Remembering Wendy Griffin

Wendy Griffin (September 23,1941-February 12, 2021), a longtime member of the SSSR died peacefully at home. Wendy is best known for her research on the Goddess movement and her work in establishing contemporary Pagan studies as its own interdisciplinary field. She published numerous articles and book chapters, and was the editor of Daughter of The Goddess: Studies of Healing, Identity, and Empowerment (AltaMira, 2000). With Chas Clifton she began a Pagan Studies Book Series for Rowman and Littlefield. Working with a number of other scholars she helped to form the Contemporary Pagan Studies section at the American Academy of Religion and served as its first co-chair with Michael York. 

Wendy received her undergraduate and graduate degrees in sociology from the University of California, Irvine. She was a non-traditional student returning after spending over a decade traveling, working in the theater, and singing and playing her guitar in New York and throughout Europe. She returned to college as a single mother supplementing her scholarships writing romance novels. The skills she honed as a novelist were useful when she turned to writing ethnography. She was gifted at catching the atmosphere, smells, and tastes of rituals she attended. After receiving her PhD, Wendy became the first full-time faculty member and later chair of the Women’s Studies Department of California State University, Long Beach. She retired from CSULB as a full professor and became the Academic Dean of the Cherry Hill Seminary, the preeminent Pagan seminary. 

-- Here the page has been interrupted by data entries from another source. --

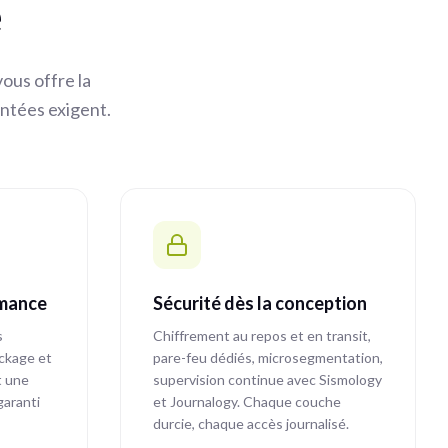
é
vous offre la
entées exigent.
rmance
Sécurité dès la conception
s
Chiffrement au repos et en transit,
ockage et
pare-feu dédiés, microsegmentation,
t une
supervision continue avec Sismology
garanti
et Journalogy. Chaque couche
durcie, chaque accès journalisé.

After retiring from Cherry Hill, Wendy returned to novel writing under the name Wendy Lozano. In 2018 she published an historical novel, The Fifth Sun, which was to be the first of a trilogy, about the conquest of the Aztecs. However, a debilitating stroke ended those plans. Wendy is preceded in death by her daughter, Tauka Lozano, who died at the age of 16 in a car crash and is survived by her husband Clay Douglas (Doug) Cox, stepson, Chris Cox, two grandchildren, Charlotte and Collin Douglas Cox and her sister Gay Riseborough.